Johannesburg - The possibility that the shares in African Bank Investments [JSE:ABI] (Abil) can become totally worthless is a real possibility as investors continued to dump the shares at any price on Thursday. At one stage Abil dipped as low as 28c.
A once proud company with a market capitalisation of R60bn was worth only R1.3bn on Thursday as investors sold another 104 million shares in more than two thousand deals at any price they could get.
By midday on Thursday the share price dropped another 66.3% to just 91c, after starting on Wednesday at R6.80. In the previous session the price dropped by 60% to R2.70, but at one stage on Thursday, the share price dropped as low as 28c before bargain hunters stepped in.
A few years ago Abil traded just below R40 and as recently as October last year it still reached a 52-week high of R19.20. The share price is now 81% down for the year.
With so much negativity around the rest of the market was also marginally lower with the Financial index again the biggest loser.
By midday the All-share index lost 0.52% to 50 827 points and the Top 40-index was 0.51% lower on 45 681.
The stampede to sell Abil’s shares started on Wednesday after the news that the company expected a loss of R6.4bn and would need a rights issue of more than R8bn to restore its capital base.
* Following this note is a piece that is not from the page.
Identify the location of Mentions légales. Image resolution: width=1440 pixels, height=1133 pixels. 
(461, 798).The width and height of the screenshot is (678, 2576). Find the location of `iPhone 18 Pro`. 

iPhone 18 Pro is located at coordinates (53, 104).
Leon Kirkinis, the CEO who was with the bank for 23 years, also resigned.
The attention shifted on Thursday to the possibility that the bank’s shareholders will not support the rights issue to rescue the bank and that it will have to be bailed out by someone else. The PIC, one of the two biggest shareholders, on Wednesday described Abil as a bottomless pit.
Abil does not hold any deposits, but issued some preference shares of which some will have to be refinanced pretty soon.
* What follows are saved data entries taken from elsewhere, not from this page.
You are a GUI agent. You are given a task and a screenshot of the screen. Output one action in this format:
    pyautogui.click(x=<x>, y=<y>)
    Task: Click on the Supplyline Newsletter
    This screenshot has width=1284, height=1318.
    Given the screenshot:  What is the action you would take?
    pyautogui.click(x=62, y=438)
The Financial index, which was sharply down on Wednesday, lost another 0.84% with the share prices of the four big banks all lower, although only Standard Bank [JSE:SBK] lost more than 1%.
Abil’s problems with bad debt, which brought the bank group to its knees, has put the spotlight on the difficult conditions all banks do business in with consumers under severe financial stress and battling to pay their debt.
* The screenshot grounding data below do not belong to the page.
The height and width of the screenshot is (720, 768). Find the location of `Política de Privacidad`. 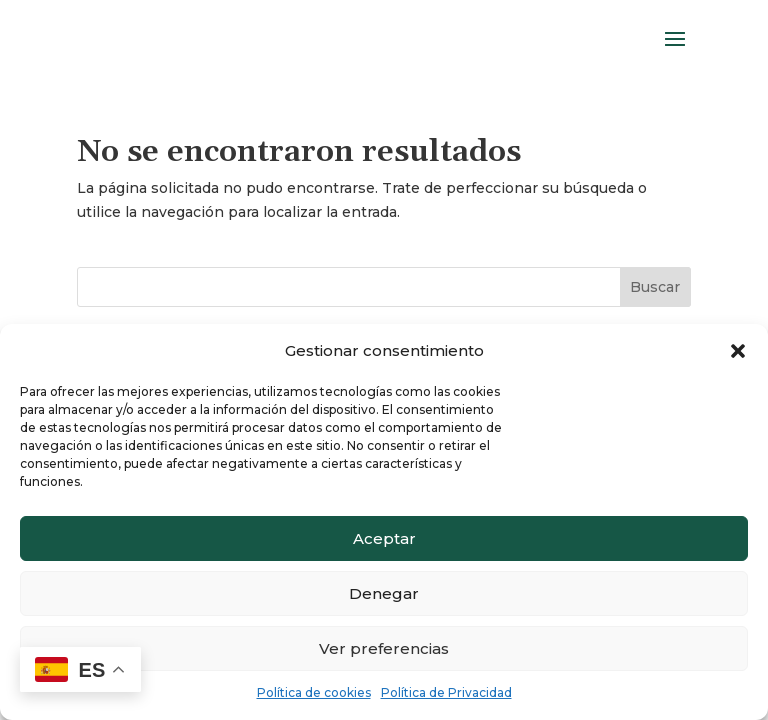

Política de Privacidad is located at coordinates (446, 692).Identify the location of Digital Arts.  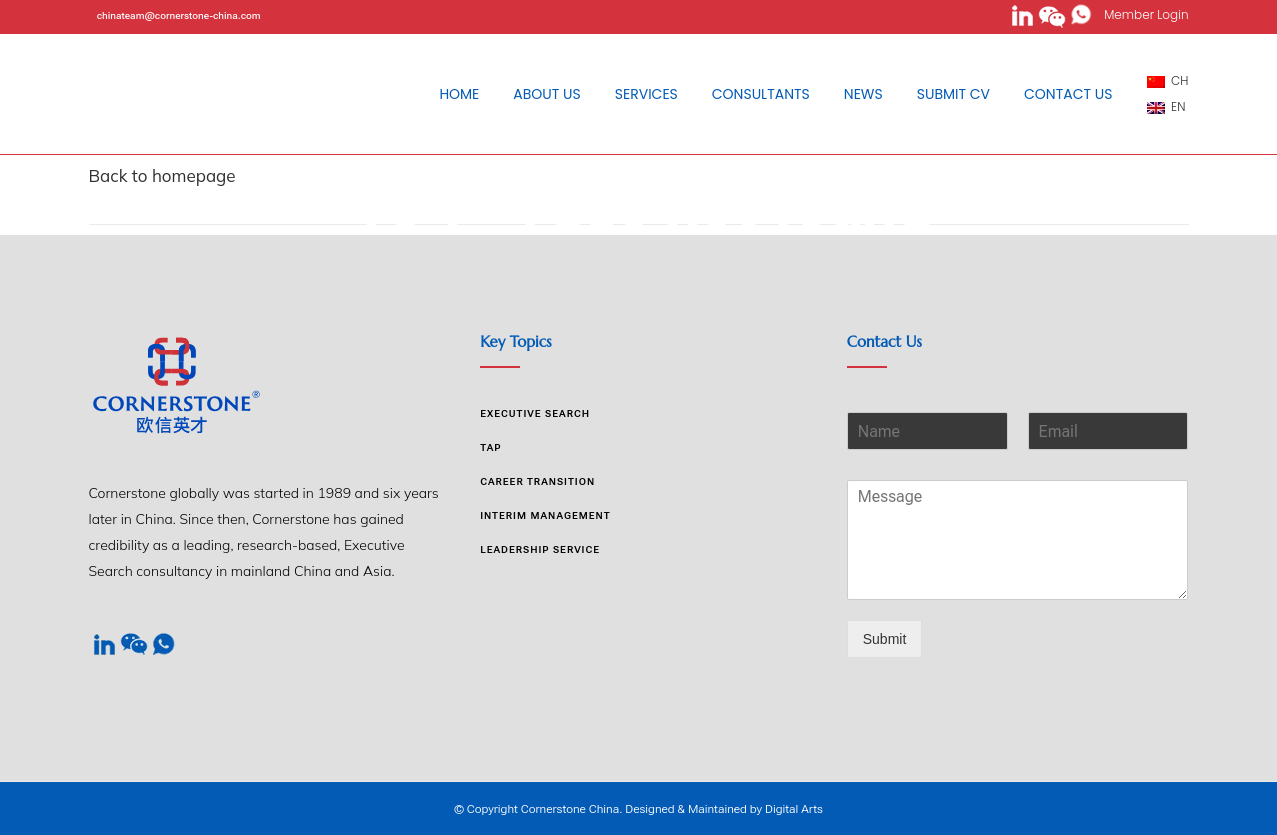
(794, 809).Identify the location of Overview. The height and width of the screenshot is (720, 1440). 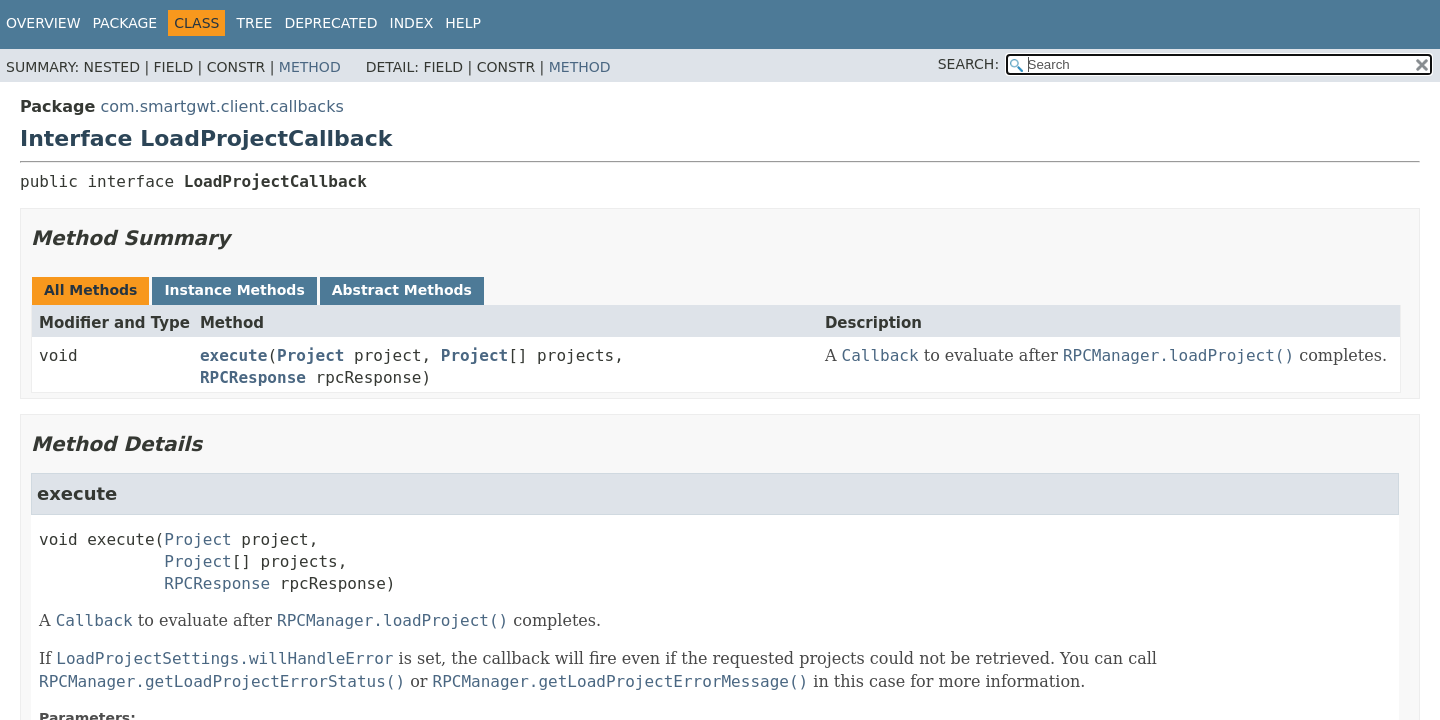
(43, 23).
Standard Bank was the biggest loser dropping 1.18% to R142.06 and Nedbank [JSE:NED] was 0.97% lower on R234.25. Barclays Africa [JSE:BGA] traded 0.36% lower on R167.01 and FirstRand [JSE:FSR] lost 0.41% to R43.45.
But it was not only bad on Thursday. The MTN Group [JSE:MTN] announced solid interim results with the Ebitda up 19%, headline earnings 9% higher and the revenue 10% better. The revenue from South Africa decreased with 7%, but growth of 21% in income from Nigeria more than compensated for the weaker South African performance.
The cellphone group also reported a strong rise in the income from mobile data and Mobile Money subscribers.
The share price increased with 3.1% to R224.24 as 2.85 million shares changed owners at a value of R640m in more than 5 000 transactions.